3. Wokeness has not just infected the faculty of certain academic departments; the UTK administration has been infected.[1]  In an incident that attracted national attention, at least in higher education circles, UTK embraced the so-called “cancel culture,” succumbing to the identity politics lynch mob to punish a hapless student without due process. A high school student and competitive cheerleader from Leesburg, Virginia, Mimi Groves, had applied to and been accepted at UTK, and had made the top-ranked UTK cheerleading team, when a spiteful high school classmate released a three-second Snapchat video (made in 2016, when Groves was 15) in which Groves uttered a racially-sensitive term while announcing that she had passed her driving test.

Groves’ vindictive classmate—a person of color–admitted that he had been holding the video for years to release when it would do the greatest damage to Groves. It worked. “I taught her a lesson,” he bragged. UTK ignominiously withdrew Groves’ acceptance and kicked her off the cheerleading team based on a years’-old youthful indiscretion. As one news report summarized: “The University of Tennessee’s cheerleading squad is the reigning national champion — making the teen’s penance for uttering the racial slur all the more devastating to her.” According to news reports, “Groves is now studying at a local community college.” All based on a three-second social media gaffe made years ago. This sickening display of political correctness, reported in the New York Times, should make all Tennesseans furious. 
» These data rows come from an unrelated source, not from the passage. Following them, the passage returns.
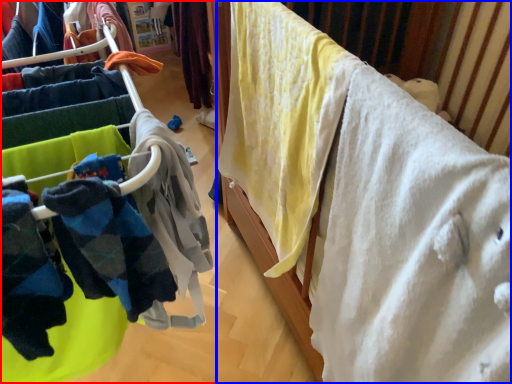 Question: Among these objects, which one is farthest to the camera, closet (highlighted by a red box) or furniture (highlighted by a blue box)?

Choices:
 (A) closet
 (B) furniture

Answer: (B) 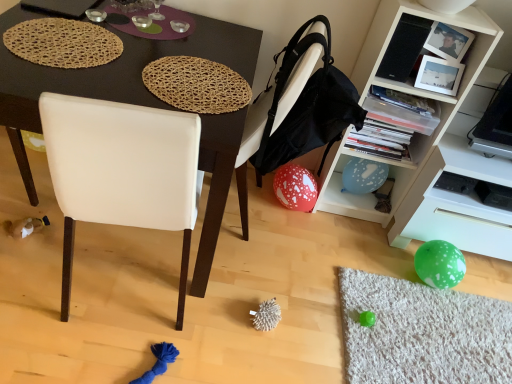 Question: Does white leather chair at center have a lesser height compared to white plastic shelf at lower right?

Choices:
 (A) no
 (B) yes

Answer: (A)

Question: Is white plastic shelf at lower right inside white leather chair at center?

Choices:
 (A) no
 (B) yes

Answer: (A)

Question: Is white leather chair at center next to white plastic shelf at lower right?

Choices:
 (A) yes
 (B) no

Answer: (B)

Question: Can you confirm if white leather chair at center is taller than white plastic shelf at lower right?

Choices:
 (A) yes
 (B) no

Answer: (A)

Question: Would you consider white leather chair at center to be distant from white plastic shelf at lower right?

Choices:
 (A) no
 (B) yes

Answer: (A)

Question: Considering the positions of red dotted balloon at lower center and white plastic shelf at lower right in the image, is red dotted balloon at lower center bigger or smaller than white plastic shelf at lower right?

Choices:
 (A) big
 (B) small

Answer: (B)

Question: From the image's perspective, is red dotted balloon at lower center above or below white plastic shelf at lower right?

Choices:
 (A) above
 (B) below

Answer: (A)

Question: Is red dotted balloon at lower center wider or thinner than white plastic shelf at lower right?

Choices:
 (A) wide
 (B) thin

Answer: (B)

Question: From a real-world perspective, is red dotted balloon at lower center above or below white plastic shelf at lower right?

Choices:
 (A) above
 (B) below

Answer: (B)

Question: In terms of height, does red dotted balloon at lower center look taller or shorter compared to white matte cabinet at upper right?

Choices:
 (A) tall
 (B) short

Answer: (B)

Question: Is red dotted balloon at lower center wider or thinner than white matte cabinet at upper right?

Choices:
 (A) wide
 (B) thin

Answer: (B)

Question: Is red dotted balloon at lower center spatially inside white matte cabinet at upper right, or outside of it?

Choices:
 (A) inside
 (B) outside

Answer: (B)

Question: In the image, is red dotted balloon at lower center positioned in front of or behind white matte cabinet at upper right?

Choices:
 (A) behind
 (B) front

Answer: (A)

Question: Considering their positions, is matte black desk at center located in front of or behind white plastic shelf at lower right?

Choices:
 (A) behind
 (B) front

Answer: (B)

Question: Does point (233, 160) appear closer or farther from the camera than point (476, 208)?

Choices:
 (A) closer
 (B) farther

Answer: (A) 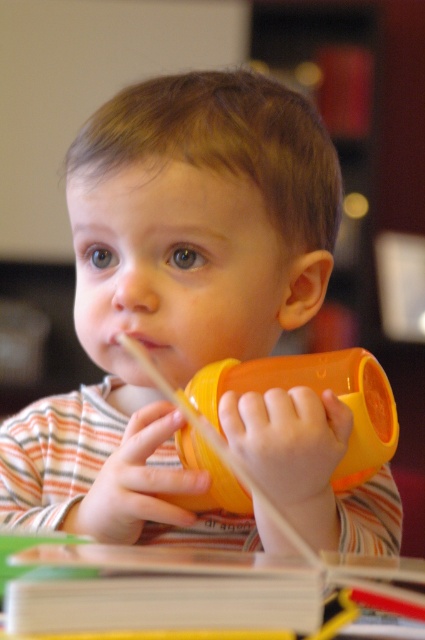 Is orange plastic cup at center smaller than orange matte sippy cup at center?

No, orange plastic cup at center is not smaller than orange matte sippy cup at center.

Looking at this image, between orange plastic cup at center and orange matte sippy cup at center, which one has less height?

With less height is orange matte sippy cup at center.

Which is in front, point (282, 209) or point (203, 371)?

Positioned in front is point (203, 371).

The width and height of the screenshot is (425, 640). In order to click on orange plastic cup at center in this screenshot , I will do `click(172, 291)`. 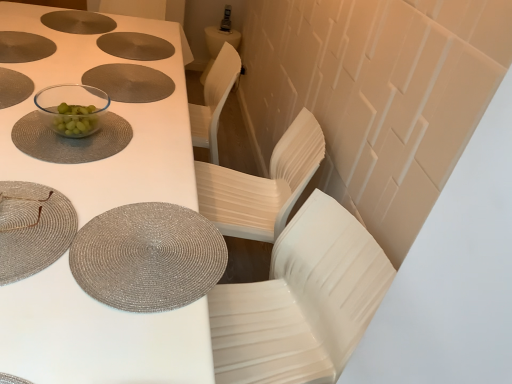 I want to click on free spot behind silver textured placemat at lower left, the 2th tableware positioned from the front, so click(145, 168). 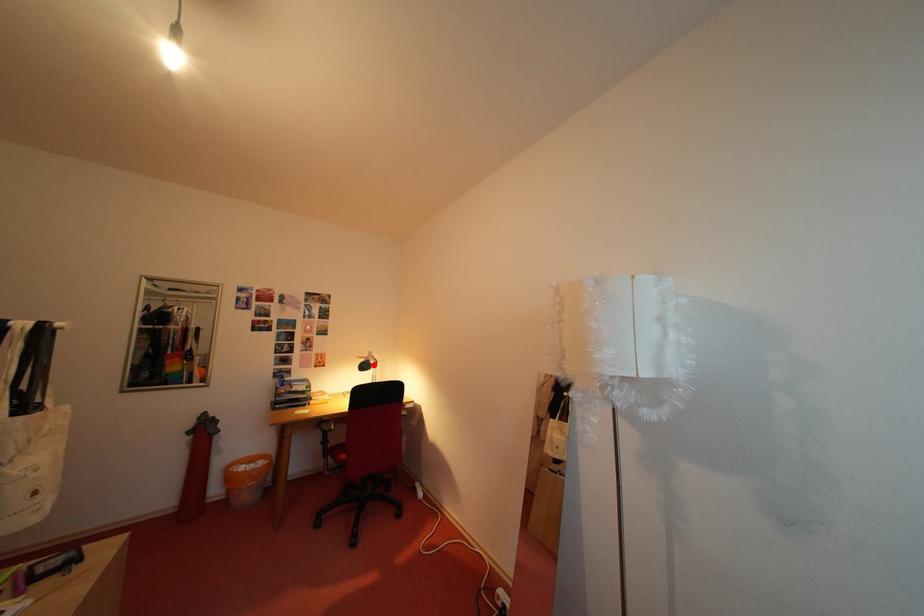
4. It gets worse. An organization will reflect the personality of the people running it. This is the inspiration for the expression “Personnel is policy.” Without responsible adult supervision by non-woke grown-ups, higher education resembles a high school class with a substitute teacher: chaos, spit balls, and misbehavior ensue. When college athletes on scholarships start acting like SJWs, with the approval of their coaches, you know things have gotten out of control. Earlier this year, UTK’s women’s basketball team took a knee during the national anthem (with the support of their coach). ESPN quoted coach Kellie Harper:  “It’s been hard to watch things on television, and know where things are in the world,” Harper said of events such as Wednesday’s storming of the Capitol in Washington. “But hopefully we can help be the change, maybe a positive light.” The problem starts at the top. Randy Boyd is President of UTK, and Donde Plowman is Chancellor. (Plowman got her doctorate at the other UT.)[2] Time for new leadership.

5. This was not an isolated occurrence. The entire UTK athletic department has gotten woke. During the “Summer of Discontent” in 2020, when the nation was caught up in the hysteria unleashed by the self-inflicted fentanyl overdose death of a career criminal named George Floyd in Minneapolis, UTK athletes expressed support for the radical organization Black Lives Matter by organizing a march down Volunteer Boulevard chanting “Hands up, don’t shoot,” and “No justice, no peace.” According to news reports: “UT student-athletes led a march through campus against systemic racism on Saturday. Different teams with hundreds of students, coaches and school leaders joined in to make their voices heard.” The UTK administration cheered them on: “Hundreds of UT athletes, coaches, campus leaders and students showed up with masks on to support. The university displayed signs encouraging social distancing at the event.”

6. UTK is not alone. Other campuses in the UT system are mimicking the epidemic of wokeness sweeping the country. UT-Chattanooga has an extensive social justice bureaucracy, complete with an “Equity and Inclusion” department, an Office of Multicultural Affairs, a Vice Chancellor for Diversity and Engagement, and “diversity plans” for some academic departments. UTC also has a Department of Social, Cultural and Justice Studies that confers degrees.  Good luck getting a job with one of those worthless degrees. What a waste of taxpayer resources! Under the leadership of Chancellor Steve Angle, UTC has gotten fully woke. Here was a recent headline in The Tennessee Star: “University of Tennessee Chattanooga Hosts ‘White Allies and Accountability’ Lecture.” What was the lecture about? The article explained that

The University of Tennessee at Chattanooga (UTC) is kicking off their spring semester focus on social justice with a discussion of “white allyship” and accountability. The virtual session, titled, “Moving Forward Together: White Allies and Accountability,” is part of Moving Our Campus (MOC) Forward, a series of events and talks focused on equity and inclusion. Facilitators mentioned that this first session falls within the overarching theme for their 2020-2021 schedule: dismantling racism.

The article noted that:

According to a variety academia echelonswhite allies are those who acknowledge the inherent privilege of their race and role within the alleged ongoing oppression against other races, especially Black people. Even if a White person doesn’t believe they are racist, they likely are guilty of “unconscious racism,” commit “microaggressions,” and harbor “implicit biases,” to name a few indiscretions. Accordingly, a true white ally engages in “anti-racism,” by advocating non-stop for racial justice, such as in policing or education, and fighting against racism.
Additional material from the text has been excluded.